A learner is given access to an infinite stream of i.i.d. vectors $x_t\in \{-1,+1\}^d$. The distribution is such that $\mathbb{E}[x_t]=0$, and $\mathbb{E}[x_t x_t^\top]=I+\rho(e_i e_j^\top + e_j e_i^\top)$ (in words, all coordinates are zero mean and uncorrelated, except for a single pair of coordinates $(i,j)$ which have positive correlation of $\rho$).

Goal

What is the minimal sample size (as a function of $d,\rho$) required to detect $i,j$ with constant probability, using an algorithm with $\tilde{O}(d)$ bits of memory? The $\tilde{O}$ notation can hide arbitrary factors polylogarithmic in the parameters of the problem (so that finite-precision issues are not a problem).

Existing Results

This problem is closely related to the light bulb problem, introduced by [1], which asked a similar question in an offline setting, where a sample of such vectors is given and the goal is to detect a correlation in time sub-quadratic in $d$. In contrast, we consider an online/streaming setting, and constrain ourselves in terms of memory.

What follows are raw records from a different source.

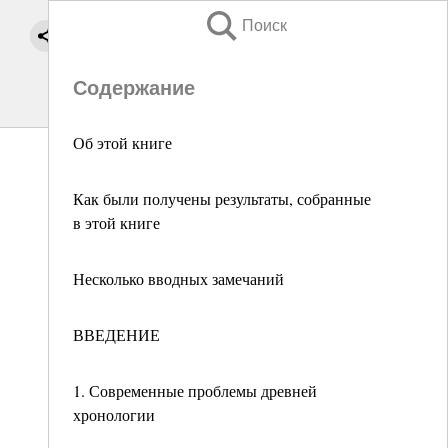
Поиск
Содержание
Об этой книге
Как были получены результаты, собранные
в этой книге
Несколько вводных замечаний
ВВЕДЕНИЕ
1. Современные проблемы древней
хронологии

Without memory constraints, it is possible to detect the correlation with $O(\log(d)/\rho^2)$ samples (which is information-theoretically optimal), by maintaining the empirical average of $x_{t,i}x_{t,j}$ for all $i,j$. However, this requires $\tilde{O}(d^2)$ memory, which can be impractical for high-dimensional data. With $\tilde{O}(d)$ memory, one simple algorithm is to maintain empirical averages in batches of $O(d)$ coordinate pairs at a time, moving to the next batch once the current batch has been ruled out, and stopping when the correlated pair was found. However, the sample size for such an algorithm is much larger, $O(d\log(d)/\rho^2)$, and it’s not clear whether this is the best possible.

[2] essentially showed that the trivial algorithm above can be optimal, but for a certain carefully-constructed artificial distribution, quite different than the one considered here. For the offline light bulb problem, the best currently-known algorithm appears in [3] and is based on a clever random projection scheme. However, in an online $\tilde{O}(d)$-memory setting, random projections don’t seem to yield a sample complexity much better than the trivial algorithm described above.

Bibliography

[1] Leslie G Valiant. Functionality in neural nets. In AAAI, pages 629–634, 1988.

[2] Ohad Shamir. Fundamental limits of online and distributed algorithms for statistical learning and estimation. In NIPS, 2014.

[3] Gregory Valiant. Finding correlations in subquadratic time, with applications to learning parities and juntas. In FOCS, 2012.